Ce service peut s'inscrire dans le cadre du design fiction, qui à travers sa culture permet de se projeter dans une nouvelle dimension du futur pour décider de nouvelles orientations pour agir. « Les innovations, prises dans leur hétérogénéité, sont autant de preuves de la possibilité de choisir différents futurs et de les associer ensemble, afin de créer une réalité nouvelle qui se démarque du présent10. »

Cette pratique, apparue dans les années 2000 sous la plume de Bruce Sterling, reste relativement nouvelle pour sa capacité d'immersion et de présentations de futurs possibles facilitant le débat sur les choix d'usages, de consommation, les problématiques de société, etc.

3. Sophie Pène

Professeure en sciences de l'information et de la communication, Centre de recherches interdisciplinaires, Université de Paris et commissaire de l'exposition Le monde sinon rien.

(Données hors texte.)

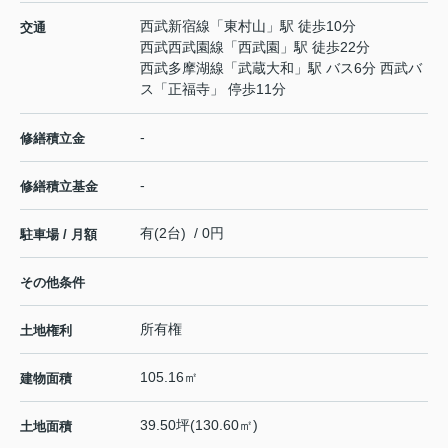
西武新宿線
「
東村山
」駅 徒歩10分
交通
西武西武園線
「
西武園
」駅 徒歩22分
西武多摩湖線
「
武蔵大和
」駅 バス6分 西武バ
ス「正福寺」 停歩11分
-
修繕積立金
-
修繕積立基金
有(2台) / 0円
駐車場 / 月額
その他条件
所有権
土地権利
105.16㎡
建物面積
39.50坪(130.60㎡)
土地面積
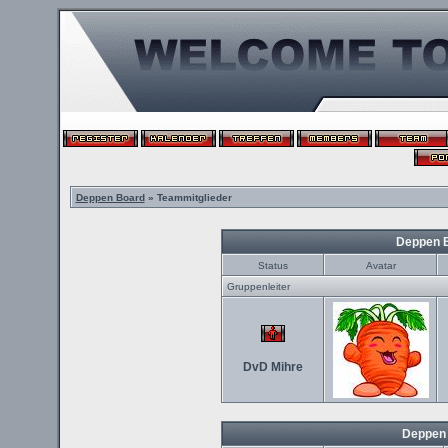
Deppen Board
» Teammitglieder
Deppen 
Status
Avatar
Gruppenleiter
DvD Mihre
Deppen 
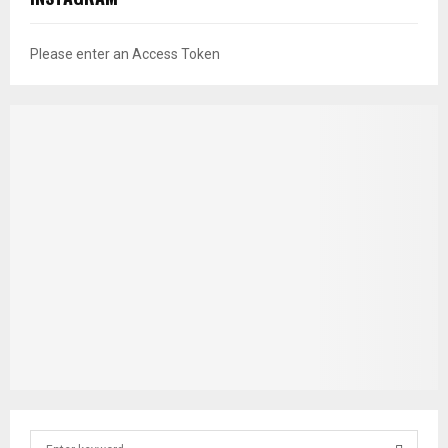
Please enter an Access Token
S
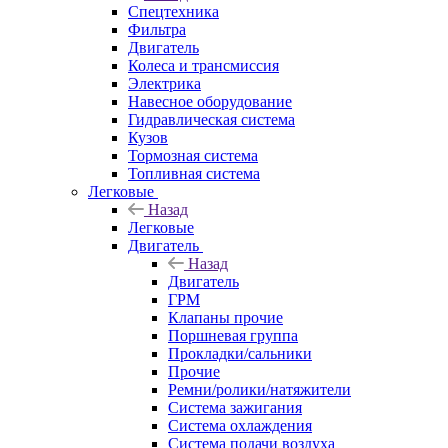
Спецтехника
Фильтра
Двигатель
Колеса и трансмиссия
Электрика
Навесное оборудование
Гидравлическая система
Кузов
Тормозная система
Топливная система
Легковые
Назад
Легковые
Двигатель
Назад
Двигатель
ГРМ
Клапаны прочие
Поршневая группа
Прокладки/сальники
Прочие
Ремни/ролики/натяжители
Система зажигания
Система охлаждения
Система подачи воздуха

3.1 « Bifurcations » - Biennale de design 2022

Pour sa douzième édition, la Biennale internationale de design de Saint-Étienne annonce comme intitulé « Bifurcations ». Cette appellation, riche de sens, fait écho aux nombreuses mutations engendrées par un contexte sociétal mouvant, tel que la pandémie. Gaël Perdriau déclare « Bifurcations nous plonge dans l'actualité de ces mutations extrêmement violentes qui viennent percuter nos vies, comme la Covid, mais également celles du travail avec le numérique qui modifie l'organisation et la manière de former les travailleurs de demain, afin que personne ne se retrouve abandonné au bord d'une route11. »

En 2022, la Biennale de design de Saint-Étienne adopte un nouveau positionnement. Il n'est plus seulement question de constater ces changements sociétaux, il faut rendre visible. Comment le design peut aider à changer les comportements ?

La biennale souligne le fait que l'environnement impose maintenant un remplacement de l'espèce humaine aux milieux des autres espèces ; l'environnement tend à inviter vers des comportements différents, plus modestes, respectueux et sensibles. Nonobstant, nous sommes toujours pris dans des discours politiques modérés par un attachement à l'économie de la croissance qui propose cette transformation seulement par le biais de l'innovation technique et industrielle.

Le design permet donc d'éclairer cette confrontation en donnant de nouveaux horizons à travers le récit, l'accompagnement du comportement humain et en s'intéressant au vivant et à la nature.

3.2 L'exposition des écoles : une prise de parole engagée

Comme chaque année, un espace de la biennale est dédié aux écoles, aux nouveaux et futurs designers. Dans cette ébullition sociétale, Sophie Pène décide de fonder un nouvel environnement de travail pour l'exposition des écoles en collaboration avec Benjamin Graindorge, commissaire et scénographe.

Cette exposition des élèves devait présenter le thème de la transformation des pédagogies de projets. Mais face aux débats imminents formulés par les étudiants tel que l'intersectionnalité des luttes, la résistance au patriarcat dans les écoles, les questions de genre... Sophie Pène, sur une idée de bifurcation de lieux et la capacité des étudiants à exposer leur propre apprentissage, a proposé de faire graviter l'exposition autour du thème « les étudiants, une nouvelle espèce, une mutation ».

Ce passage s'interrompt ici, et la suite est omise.